↓↓↓

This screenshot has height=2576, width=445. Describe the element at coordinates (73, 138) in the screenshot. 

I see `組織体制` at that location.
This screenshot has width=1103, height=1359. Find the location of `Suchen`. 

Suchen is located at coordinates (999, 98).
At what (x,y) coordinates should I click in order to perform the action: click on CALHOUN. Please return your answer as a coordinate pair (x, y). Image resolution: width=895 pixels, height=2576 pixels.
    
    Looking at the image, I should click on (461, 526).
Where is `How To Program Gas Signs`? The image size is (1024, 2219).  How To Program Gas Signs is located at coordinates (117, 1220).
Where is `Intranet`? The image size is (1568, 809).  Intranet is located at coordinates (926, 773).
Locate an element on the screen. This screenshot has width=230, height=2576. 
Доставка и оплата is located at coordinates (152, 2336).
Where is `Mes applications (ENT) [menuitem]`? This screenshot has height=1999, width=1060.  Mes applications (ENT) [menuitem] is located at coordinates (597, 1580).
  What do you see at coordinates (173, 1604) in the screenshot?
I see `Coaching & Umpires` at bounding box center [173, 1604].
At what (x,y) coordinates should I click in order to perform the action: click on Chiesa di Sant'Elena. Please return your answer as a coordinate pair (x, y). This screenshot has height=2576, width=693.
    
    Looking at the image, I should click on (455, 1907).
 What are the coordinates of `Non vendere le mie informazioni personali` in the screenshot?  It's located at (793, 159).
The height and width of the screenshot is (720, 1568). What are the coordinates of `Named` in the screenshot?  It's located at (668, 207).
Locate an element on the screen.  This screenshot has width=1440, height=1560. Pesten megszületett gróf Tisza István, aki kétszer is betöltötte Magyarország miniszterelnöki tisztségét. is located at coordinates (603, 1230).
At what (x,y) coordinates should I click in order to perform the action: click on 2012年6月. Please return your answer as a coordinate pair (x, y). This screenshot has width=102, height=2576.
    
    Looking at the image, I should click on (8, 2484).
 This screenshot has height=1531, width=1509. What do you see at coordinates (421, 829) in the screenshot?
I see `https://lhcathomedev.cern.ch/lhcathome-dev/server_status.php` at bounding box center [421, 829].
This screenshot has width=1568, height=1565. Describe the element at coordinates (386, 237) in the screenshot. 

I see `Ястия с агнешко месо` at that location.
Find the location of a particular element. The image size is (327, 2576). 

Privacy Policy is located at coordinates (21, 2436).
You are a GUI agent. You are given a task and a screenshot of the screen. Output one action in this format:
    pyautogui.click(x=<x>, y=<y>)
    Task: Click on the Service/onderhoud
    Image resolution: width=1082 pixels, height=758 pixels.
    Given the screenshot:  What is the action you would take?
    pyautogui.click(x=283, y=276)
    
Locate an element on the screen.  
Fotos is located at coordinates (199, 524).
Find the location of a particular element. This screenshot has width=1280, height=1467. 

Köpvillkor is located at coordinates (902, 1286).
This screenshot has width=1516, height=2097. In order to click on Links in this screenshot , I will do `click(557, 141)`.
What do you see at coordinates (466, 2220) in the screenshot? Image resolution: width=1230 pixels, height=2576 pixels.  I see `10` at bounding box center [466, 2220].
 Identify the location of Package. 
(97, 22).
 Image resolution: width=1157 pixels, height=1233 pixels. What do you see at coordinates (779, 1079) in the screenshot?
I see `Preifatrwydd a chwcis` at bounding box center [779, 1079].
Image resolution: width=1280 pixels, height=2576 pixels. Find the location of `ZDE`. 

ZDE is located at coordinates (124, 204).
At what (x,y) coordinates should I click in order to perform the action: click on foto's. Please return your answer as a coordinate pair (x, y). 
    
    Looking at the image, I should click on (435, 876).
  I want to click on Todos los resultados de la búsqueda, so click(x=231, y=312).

↑↑↑

§ **REQUIRED ACTION**
Each entry above must be repeated word for word.

§ **RESPONSE TO THE TASK**
This screenshot has height=2576, width=445. Describe the element at coordinates (73, 138) in the screenshot. 

I see `組織体制` at that location.
This screenshot has width=1103, height=1359. Find the location of `Suchen`. 

Suchen is located at coordinates (999, 98).
At what (x,y) coordinates should I click in order to perform the action: click on CALHOUN. Please return your answer as a coordinate pair (x, y). Image resolution: width=895 pixels, height=2576 pixels.
    
    Looking at the image, I should click on (461, 526).
Where is `How To Program Gas Signs`? The image size is (1024, 2219).  How To Program Gas Signs is located at coordinates (117, 1220).
Where is `Intranet`? The image size is (1568, 809).  Intranet is located at coordinates (926, 773).
Locate an element on the screen. This screenshot has width=230, height=2576. 
Доставка и оплата is located at coordinates (152, 2336).
Where is `Mes applications (ENT) [menuitem]`? This screenshot has height=1999, width=1060.  Mes applications (ENT) [menuitem] is located at coordinates (597, 1580).
  What do you see at coordinates (173, 1604) in the screenshot?
I see `Coaching & Umpires` at bounding box center [173, 1604].
At what (x,y) coordinates should I click in order to perform the action: click on Chiesa di Sant'Elena. Please return your answer as a coordinate pair (x, y). This screenshot has height=2576, width=693.
    
    Looking at the image, I should click on (455, 1907).
 What are the coordinates of `Non vendere le mie informazioni personali` in the screenshot?  It's located at (793, 159).
The height and width of the screenshot is (720, 1568). What are the coordinates of `Named` in the screenshot?  It's located at (668, 207).
Locate an element on the screen.  This screenshot has width=1440, height=1560. Pesten megszületett gróf Tisza István, aki kétszer is betöltötte Magyarország miniszterelnöki tisztségét. is located at coordinates (603, 1230).
At what (x,y) coordinates should I click in order to perform the action: click on 2012年6月. Please return your answer as a coordinate pair (x, y). This screenshot has width=102, height=2576.
    
    Looking at the image, I should click on (8, 2484).
 This screenshot has height=1531, width=1509. What do you see at coordinates (421, 829) in the screenshot?
I see `https://lhcathomedev.cern.ch/lhcathome-dev/server_status.php` at bounding box center [421, 829].
This screenshot has width=1568, height=1565. Describe the element at coordinates (386, 237) in the screenshot. 

I see `Ястия с агнешко месо` at that location.
Find the location of a particular element. The image size is (327, 2576). 

Privacy Policy is located at coordinates (21, 2436).
You are a GUI agent. You are given a task and a screenshot of the screen. Output one action in this format:
    pyautogui.click(x=<x>, y=<y>)
    Task: Click on the Service/onderhoud
    Image resolution: width=1082 pixels, height=758 pixels.
    Given the screenshot:  What is the action you would take?
    pyautogui.click(x=283, y=276)
    
Locate an element on the screen.  
Fotos is located at coordinates (199, 524).
Find the location of a particular element. This screenshot has width=1280, height=1467. 

Köpvillkor is located at coordinates (902, 1286).
This screenshot has width=1516, height=2097. In order to click on Links in this screenshot , I will do `click(557, 141)`.
What do you see at coordinates (466, 2220) in the screenshot? Image resolution: width=1230 pixels, height=2576 pixels.  I see `10` at bounding box center [466, 2220].
 Identify the location of Package. 
(97, 22).
 Image resolution: width=1157 pixels, height=1233 pixels. What do you see at coordinates (779, 1079) in the screenshot?
I see `Preifatrwydd a chwcis` at bounding box center [779, 1079].
Image resolution: width=1280 pixels, height=2576 pixels. Find the location of `ZDE`. 

ZDE is located at coordinates (124, 204).
At what (x,y) coordinates should I click in order to perform the action: click on foto's. Please return your answer as a coordinate pair (x, y). 
    
    Looking at the image, I should click on (435, 876).
  I want to click on Todos los resultados de la búsqueda, so click(x=231, y=312).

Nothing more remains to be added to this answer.